And remember this, ultimately, you are not responsible for how another believer treats you, but you will always be responsible for how you treat another believer. When Paul listed the fruit of the spirit in Galatians 5:22 & 23 this is what he wrote Galatians 5:22-23 But the Holy Spirit produces this kind of fruit in our lives: love, joy, peace, patience, kindness, goodness, faithfulness, gentleness, and self-control. There is no law against these things!
And if’n you aren’t exhibiting those characteristics to other believers there’s a pretty good chance you not showing them to anybody.
John Wesley said that his rule for life was “Do all the good you can, by all the means you can, in all the ways you can, in all the places you can, at all the times you can, to all the people you can, as long as you can.”
A little boy was asked if he knew the difference between kindness and loving kindness and he said that was easy, “If I was hungry and you gave me a piece of bread that would be kindness.

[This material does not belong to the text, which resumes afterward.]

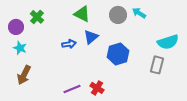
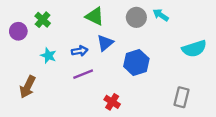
cyan star: (20, 48) -> (48, 56), moved
gray rectangle: (157, 65) -> (182, 97), moved
purple line: (72, 89) -> (83, 74), moved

If you put jam on it, that would be loving kindness.”
Acts 11:25 Then Barnabas went on to Tarsus to look for Saul.
3) He Could Have Been Called “Son of Cooperation” A little background for this incident. If we were to go back a little bit in this chapter we would discover that when persecution broke out in Jerusalem that some of the believers fled from Jerusalem and ended up in places like Cyprus and Cyrene from there some carried on to Antioch. As they settled there they told people about Jesus and the bible says that a large number of people believed and turned to the Lord. When the church in Jerusalem heard what was happening they sent Barnabas to oversee the work. Under his ministry even more people became believers and it was at that point that Barnabas went looking for Paul and if we were to continue reading in Acts 11:26 When he found him, he brought him back to Antioch. Both of them stayed there with the church for a full year, teaching large crowds of people. (It was at Antioch that the believers were first called Christians.)

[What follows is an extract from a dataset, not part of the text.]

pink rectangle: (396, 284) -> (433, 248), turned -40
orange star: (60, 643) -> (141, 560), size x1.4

Do you remember the first instance when Barnabas was mentioned, it was in Acts 4:36 For instance, there was Joseph, the one the apostles nicknamed Barnabas (which means “Son of Encouragement”). He was from the tribe of Levi and came from the island of Cyprus.
So was Barnabas a good man because he was a giver, a sharer and an encourager? Or was he a giver, a sharer and an encourager because he was a good man? Well the answer is in one of the scripture that we started the message off with Acts 11:24 Barnabas was a good man, full of the Holy Spirit and strong in faith. And many people were brought to the Lord.
You see we’re not naturally good, that is a myth. The Bible says Isaiah 53:6 All of us, like sheep, have strayed away. We have left God’s paths to follow our own. Yet the LORD laid on him the sins of us all.
The secret is found in John 1:12 But to all who believed him and accepted him, he gave the right to become children of God.
Barnabas was good because God was working through him, because Jesus had changed his life and his heart and because the Holy Spirit was in control and guided him. So where are you at? Who’s in control of your life? And what would people nickname you if they had the chance. The promise is still as real today as it was 2000 years ago John 1:12 But to all who believed him and accepted him, he gave the right to become children of God.